The other unusual thing Harry Thomason said about the Clinton years in a TV Critics Assocition panel on an upcoming two-part film on the former president was the first to break an unwritten ban on politicians on “The Tonight Show with Johnny Carson.”

Nowadays, it’s expected to see a politician make a late night appearance to poke fun at himself after a gaffe in public. Back then, it was just after Clinton had made an amusingly long-winded speech at a Democratic convention in his first platform before a national audience. They had to do something, his backers thought, so Thomason and his wife Linda Bloodworth Thomason devised the Carson appearance.

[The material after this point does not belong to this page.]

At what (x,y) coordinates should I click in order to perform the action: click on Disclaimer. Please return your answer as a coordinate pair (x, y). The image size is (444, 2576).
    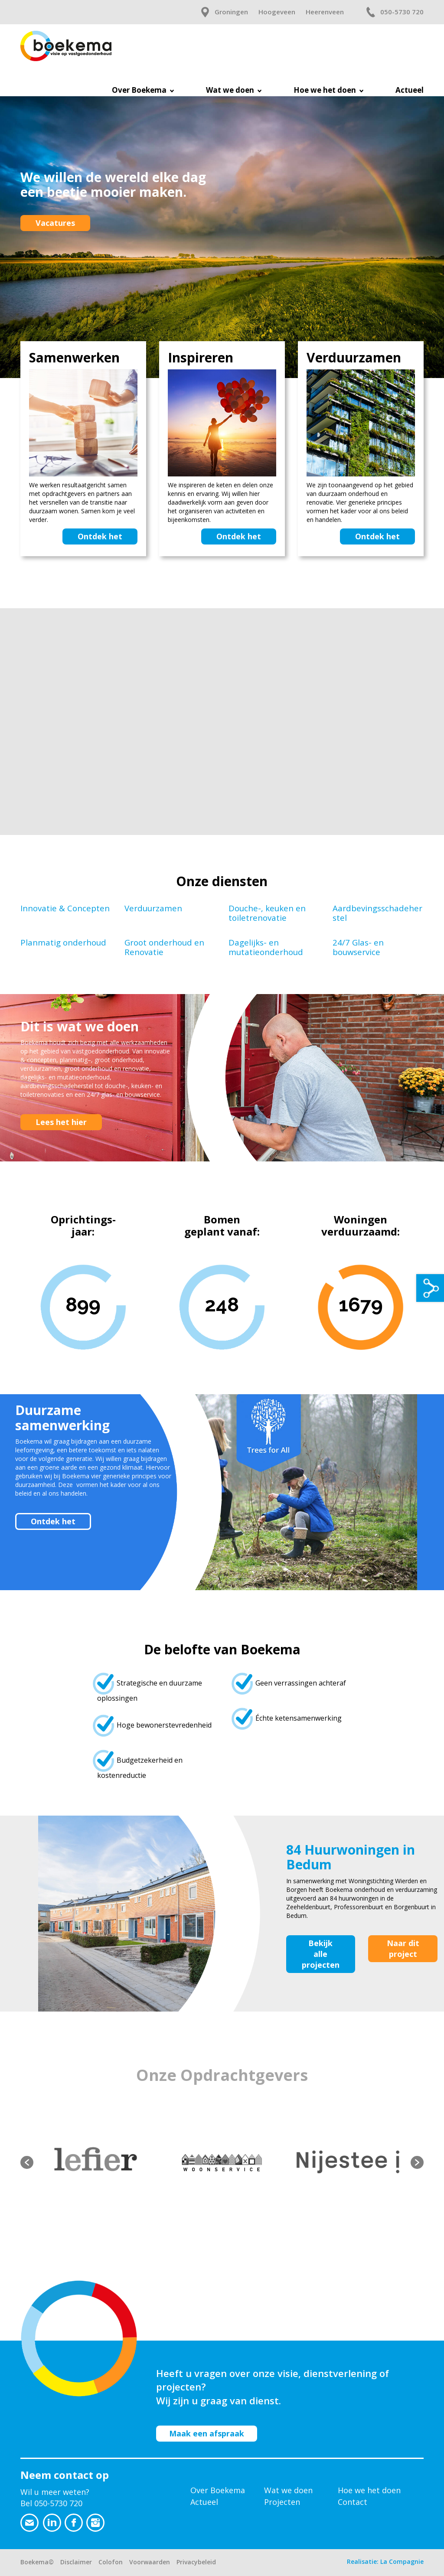     Looking at the image, I should click on (76, 2562).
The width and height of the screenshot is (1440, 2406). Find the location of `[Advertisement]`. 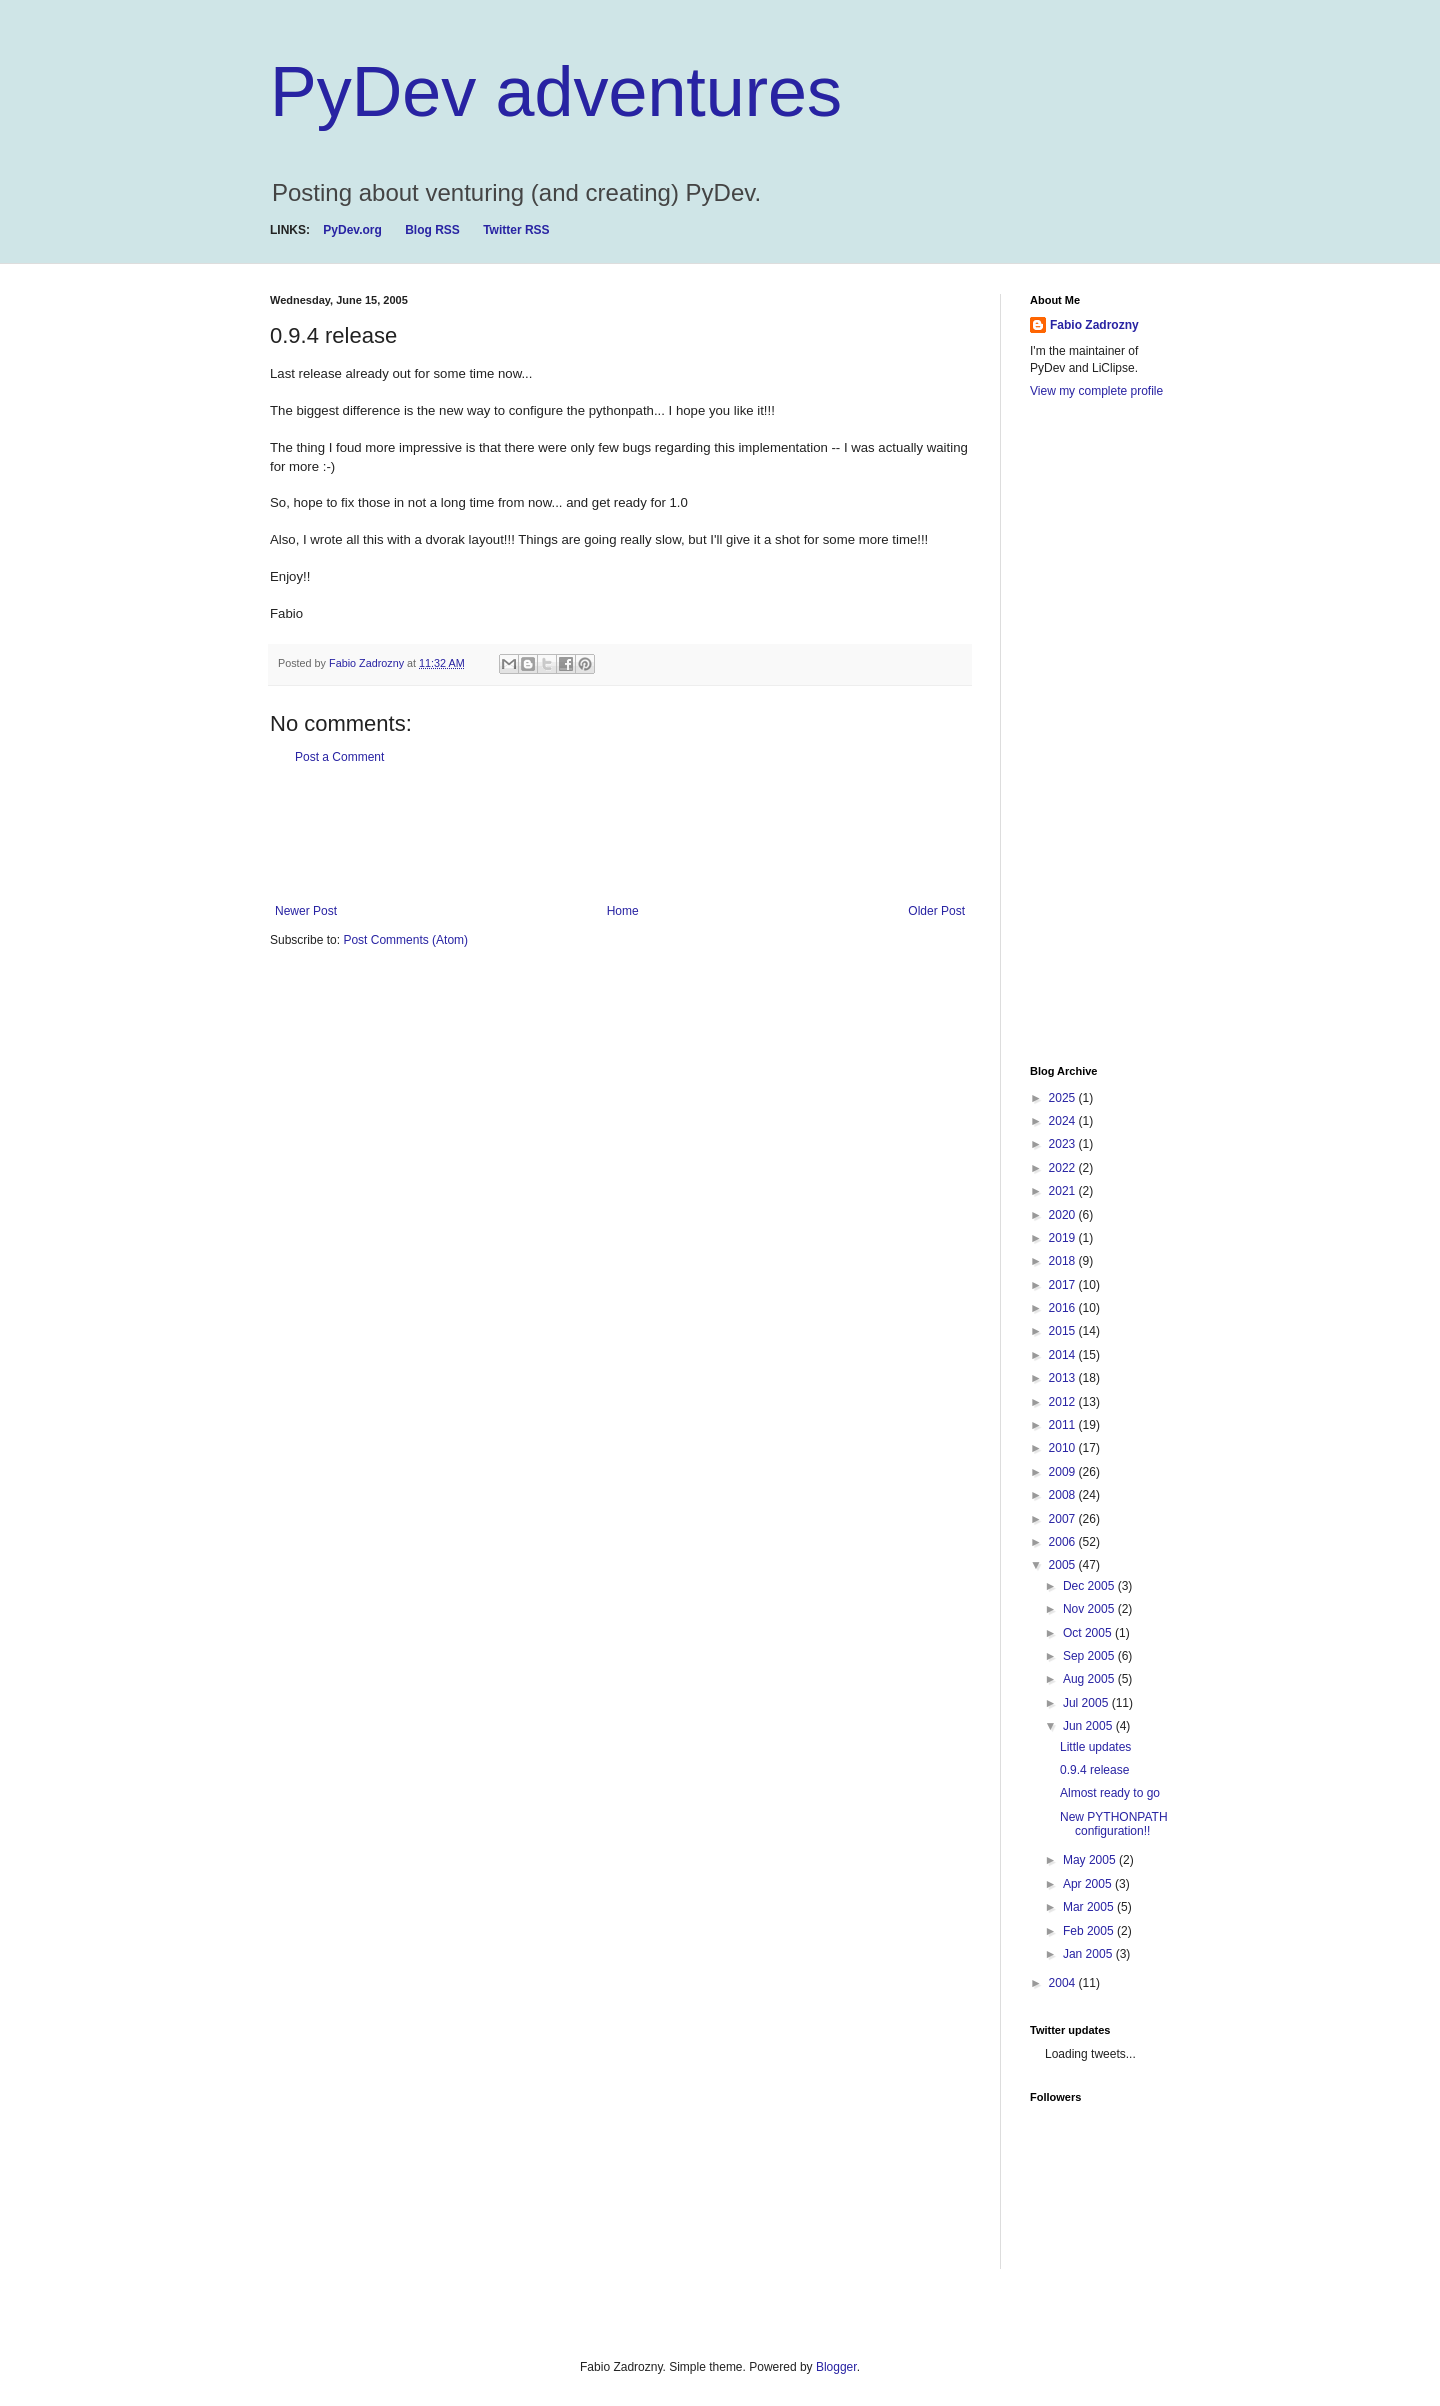 [Advertisement] is located at coordinates (634, 834).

Except that Carson didn’t have politicians on the show. So Thomason says he called producer Freddie de Cordova to plead his case.

“And I said, ‘Freddie’ and he said, “It’s not any use. I’m not going to be able to change this.” I said, “No, listen to me. He’s going to come on the show as a musician. He’s going to play the saxophone.’ ”

“And so he starts laughing, and he said, ‘It’s not going to work, but I’m going to go talk to Johnny.’ And he called me back in 15 minutes, and he was laughing. He said, ‘Carson said for him to get that saxophone and get out here Tuesday night.’

Thomason said he called Clinton and told him to start practicing. The appearance went well, with Carson doing a gag, pulling out an hourglass to remind the ambitious politician not to go on and on.

And, Thomason says, “that’s how politicians started appearing on late night shows.”

More history lessons are planned in the “American Experience” production, “Clinton” Feb. 20 and 21 on PBS.